I'm looking for a continuous solution to the functional equation
$$f(2x) = N - \frac{2x}{f(x)^2}$$
where $N$ is a constant natural number and $x \in \mathbb{R}$ is nonnegative. I don't have much experience with functional equations so I haven't tried anything yet.
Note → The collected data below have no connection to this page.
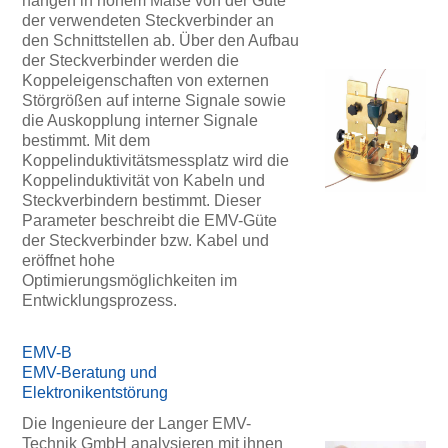
hängen in hohem Maße von der Güte
der verwendeten Steckverbinder an
den Schnittstellen ab. Über den Aufbau
der Steckverbinder werden die
Koppeleigenschaften von externen
Störgrößen auf interne Signale sowie
die Auskopplung interner Signale
bestimmt. Mit dem
Koppelinduktivitätsmessplatz wird die
Koppelinduktivität von Kabeln und
Steckverbindern bestimmt. Dieser
Parameter beschreibt die EMV-Güte
der Steckverbinder bzw. Kabel und
eröffnet hohe
Optimierungsmöglichkeiten im
Entwicklungsprozess.
EMV-B
EMV-Beratung und
Elektronikentstörung
Die Ingenieure der Langer EMV-
Technik GmbH analysieren mit ihnen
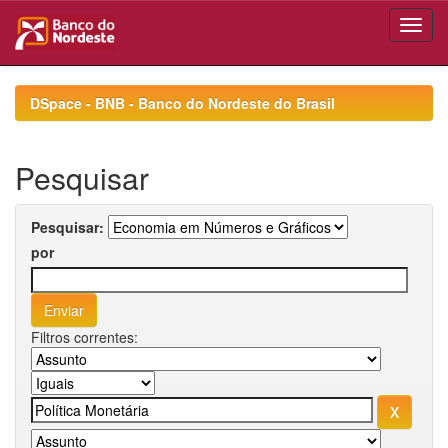
Skip
navigation
DSpace - BNB - Banco do Nordeste do Brasil
Pesquisar
Pesquisar:
por
Filtros correntes:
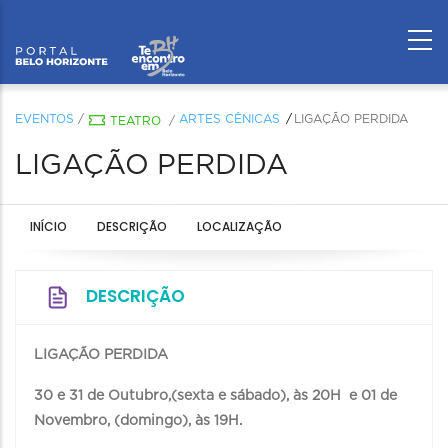
EVENTOS
/
ARTES CÊNICAS
LIGAÇÃO PERDIDA
TEATRO
/
LIGAÇÃO PERDIDA
INÍCIO
DESCRIÇÃO
LOCALIZAÇÃO
DESCRIÇÃO
LIGAÇÃO PERDIDA
30 e 31 de Outubro,(sexta e sábado), às 20H e 01 de
Novembro, (domingo), às 19H.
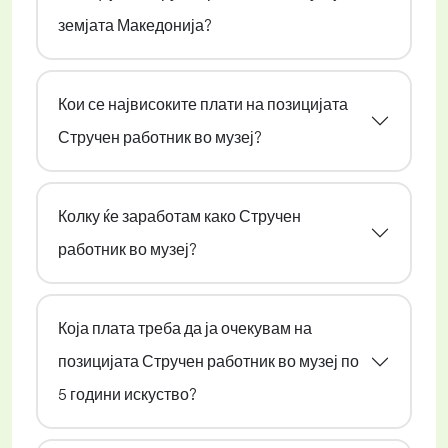
земјата Македонија?
Кои се највисоките плати на позицијата
Стручен работник во музеј?
Колку ќе заработам како Стручен
работник во музеј?
Која плата треба да ја очекувам на
позицијата Стручен работник во музеј по
5 години искуство?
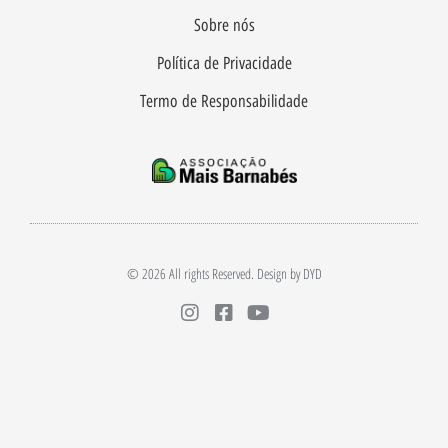
Sobre nós
Política de Privacidade
Termo de Responsabilidade
© 2026 All rights Reserved. Design by DYD
I
F
Y
n
a
o
s
c
u
t
e
t
a
b
u
g
o
b
r
o
e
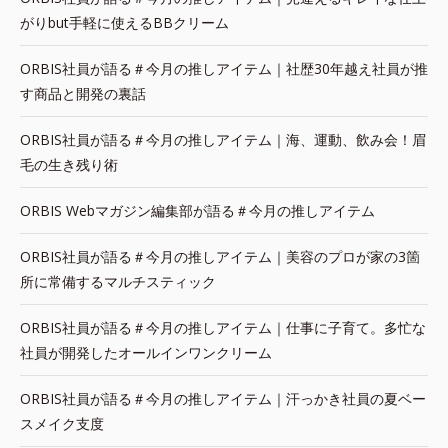
がりbut手軽に使えるBBクリーム
ORBIS社員が語る＃今月の推しアイテム｜社歴30年越え社員が推
す商品と開発の裏話
ORBIS社員が語る＃今月の推しアイテム｜海、運動、飲み会！眉
毛の生き残り術
ORBIS Webマガジン編集部が語る＃今月の推しアイテム
ORBIS社員が語る＃今月の推しアイテム｜美容のプロが家の3箇
所に常備するマルチスティック
ORBIS社員が語る＃今月の推しアイテム｜仕事に子育て。多忙な
社員が開発したオールインワンクリーム
ORBIS社員が語る＃今月の推しアイテム｜汗っかき社員の夏ベー
スメイク支度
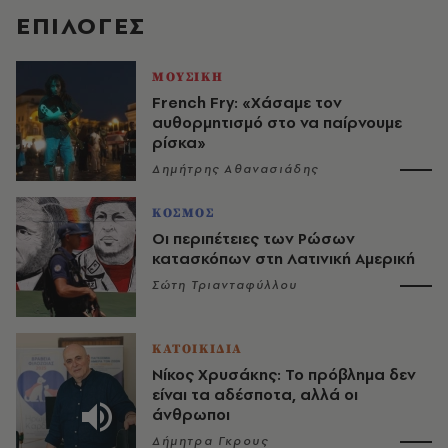
EΠΙΛΟΓΈΣ
ΜΟΥΣΙΚΗ
French Fry: «Χάσαμε τον
αυθορμητισμό στο να παίρνουμε
ρίσκα»
Δημήτρης Αθανασιάδης
ΚΟΣΜΟΣ
Οι περιπέτειες των Ρώσων
κατασκόπων στη Λατινική Αμερική
Σώτη Τριανταφύλλου
ΚΑΤΟΙΚΙΔΙΑ
Νίκος Χρυσάκης: Το πρόβλημα δεν
είναι τα αδέσποτα, αλλά οι
άνθρωποι
Δήμητρα Γκρους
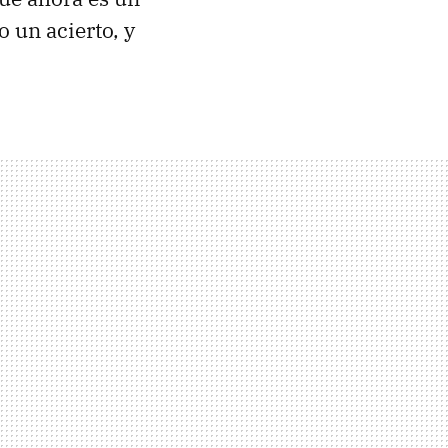
 un acierto, y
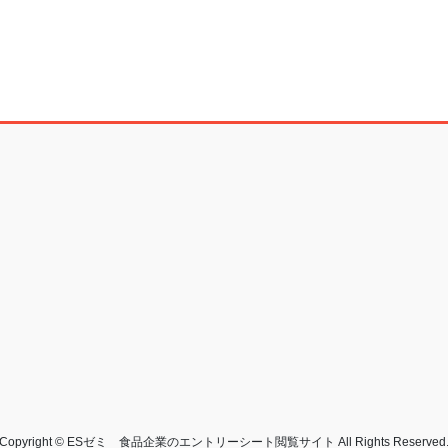
Copyright © ESゼミ 食品企業のエントリーシート閲覧サイト All Rights Reserved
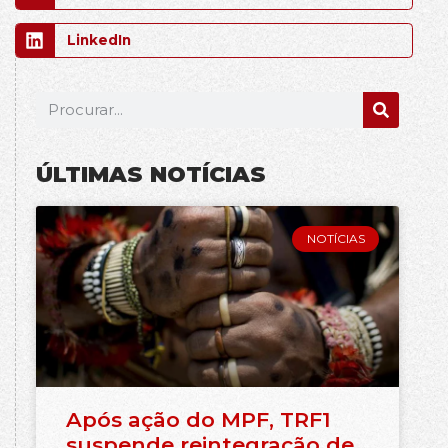
LinkedIn
ÚLTIMAS NOTÍCIAS
NOTÍCIAS
Após ação do MPF, TRF1
suspende reintegração de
If it helps I'm mostly interested near $x=0$. Any ideas?
This is a simple study of $f(x)$ as $x\to0$.
Let $N>0$.
First case, if $f(0)=0$, then $$\lim_{x\to0}\frac{2x}{f(x)^2}=N\implies f(x)=\sqrt\frac{2x}{N}+o(\sqrt x)$$
Second case, if $f(0)=N$,
Assuming $f(x)=N+ax+o(x)$, then \begin{align} f(x)^2 = \frac{2x}{N-f(2x)}&\implies N^2+o(1)=-\frac{2x}{2ax+o(x)}\\ &\implies a=-N^{-2} \end{align}
Assuming $f(x)=N-N^{-2}x+bx^2+o(x^2)$, then \begin{align} f(x)^2 = \frac{2x}{N-f(2x)}&\implies N^2-2N^{-1}x+o(x)=\frac{1}{N^{-2}-2bx+o(x)}\\ &\implies b=-N^{-5} \end{align}
And so on...